The basic objective of QA is to ensure that there are virtually no bugs in production that can adversely impact business and customers. When we start talking about productivity in this context, the goal shifts – now the goal is to successfully run more test cases in the available time. QA engineers working on the application gain significant domain knowledge over a period and get better at speed of testing as well as accuracy. This journey requires dedication, hard work and off course acquiring required skills to live this life.

  1. The next step up is to find people who are cheaper than you to do those assigned tasks. The theory of the firm is that people working together can get more done, faster.

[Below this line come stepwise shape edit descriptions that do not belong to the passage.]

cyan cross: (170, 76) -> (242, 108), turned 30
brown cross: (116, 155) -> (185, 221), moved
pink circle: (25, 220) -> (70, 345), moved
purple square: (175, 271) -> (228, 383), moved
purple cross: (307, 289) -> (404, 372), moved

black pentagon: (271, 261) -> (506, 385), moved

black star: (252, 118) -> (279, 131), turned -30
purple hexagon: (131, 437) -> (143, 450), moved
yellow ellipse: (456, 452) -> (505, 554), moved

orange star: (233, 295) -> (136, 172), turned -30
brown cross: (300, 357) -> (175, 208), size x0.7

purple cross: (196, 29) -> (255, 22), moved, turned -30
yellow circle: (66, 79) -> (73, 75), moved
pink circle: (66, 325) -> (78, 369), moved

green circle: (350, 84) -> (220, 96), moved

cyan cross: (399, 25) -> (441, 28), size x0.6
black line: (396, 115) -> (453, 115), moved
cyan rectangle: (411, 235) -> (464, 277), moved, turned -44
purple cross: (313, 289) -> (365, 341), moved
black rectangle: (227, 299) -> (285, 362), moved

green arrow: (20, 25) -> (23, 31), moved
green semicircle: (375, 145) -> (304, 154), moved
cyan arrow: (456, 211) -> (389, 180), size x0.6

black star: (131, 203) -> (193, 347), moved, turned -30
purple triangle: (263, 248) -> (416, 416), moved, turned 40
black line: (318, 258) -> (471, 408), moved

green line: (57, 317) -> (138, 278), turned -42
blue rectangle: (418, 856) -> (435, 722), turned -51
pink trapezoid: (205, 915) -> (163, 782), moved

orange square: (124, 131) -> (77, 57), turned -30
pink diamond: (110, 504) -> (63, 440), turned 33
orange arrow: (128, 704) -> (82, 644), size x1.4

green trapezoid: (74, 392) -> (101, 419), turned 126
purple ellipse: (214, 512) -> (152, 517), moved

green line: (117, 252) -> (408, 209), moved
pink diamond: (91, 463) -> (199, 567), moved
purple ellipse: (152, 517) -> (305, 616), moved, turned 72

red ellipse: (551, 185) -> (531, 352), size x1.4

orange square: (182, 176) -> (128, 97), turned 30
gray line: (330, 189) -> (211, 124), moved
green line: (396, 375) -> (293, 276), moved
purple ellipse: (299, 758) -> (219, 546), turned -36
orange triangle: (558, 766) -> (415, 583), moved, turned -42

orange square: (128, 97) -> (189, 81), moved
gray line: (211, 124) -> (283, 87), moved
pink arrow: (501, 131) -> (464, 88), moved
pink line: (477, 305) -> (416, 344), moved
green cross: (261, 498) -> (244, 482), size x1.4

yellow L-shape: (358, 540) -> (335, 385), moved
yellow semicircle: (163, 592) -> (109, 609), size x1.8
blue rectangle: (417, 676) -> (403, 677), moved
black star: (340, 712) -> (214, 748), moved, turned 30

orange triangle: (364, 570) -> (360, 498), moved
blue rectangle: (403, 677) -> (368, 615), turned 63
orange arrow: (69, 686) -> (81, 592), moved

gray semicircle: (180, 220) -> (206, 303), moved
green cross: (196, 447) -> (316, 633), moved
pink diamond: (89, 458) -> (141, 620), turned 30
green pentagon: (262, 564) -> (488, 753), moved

Most of the times, successful software product is a race against time. There are too many things to be accomplished within limited time. In such cases, to achieve maximum test coverage, the options are to either increase the headcount or think about leaning on ‘Experts’. The Experts have more understanding of the domain, have more understanding of the latest tools and technologies and therefore, there are chances that they will do it better, faster and possibly more efficiently. Sometimes, you might even realize that you have an in-house expert who can be the best one to depend on. But remember that all this put together is the cost for you – also includes hidden costs like impact on cost of quality and management overheads.

  1. The next step up is to invest in existing technology that can boost your team’s output. Buying a copier will significantly increase your output if you’re used to handwriting each copy of the memo you’ve been assigned.

This is where companies start thinking about Test Automation by purchasing a tool or technology. But the word of caution here is that it is not as easy as buying a copier. The Test Automation requirement for every project is different so organizations need to map their requirements and expected results to the Test Automation technology and tool of their choice. An incorrect choice definitely leads to frustrations and failures. Point to be remembered here is that Test Automation goes much beyond the technology – it is about building a right strategy, having a solid plan and ensuring flawless execution.

  1. The step after that? Invent a new technology. Huge leaps in value creation come to those that find the next innovation.

Let me apply some analogy here. Seth Godin talks about inventing a new technology – in the context of Test Automation, the new technology is probably a new technology solution or framework for enabling team to build automated tests at ease, with faster pace and of course maintain them release on release.

But the next sentence above also talks about value creation. The true value does not necessarily come from the best framework or automation solution – the true value comes from using the available technology / solution to achieve the desired business objectives. In this case, it is maximum test coverage in least possible time.

  1. The final step, the one that that eludes so many of us: Figure out better things to work on. Make your own list, don’t merely react to someone else’s.

How about approaching test automation little differently – something like –

  • Associate business goals to test automation – rather than taking the pride in developing unique test automation framework or solution.
  • Follow a product oriented approach to test automation
  • Make Test Automation scalable, which is easy to build release on release
  • Constantly analyze and review the test automation results and revise the overall strategy accordingly

No doubt ‘Test automation’ is used to enhance the productivity of QA efforts. Think – How can you multiply that productivity by incrementally adding value at every phase of test automation life cycle?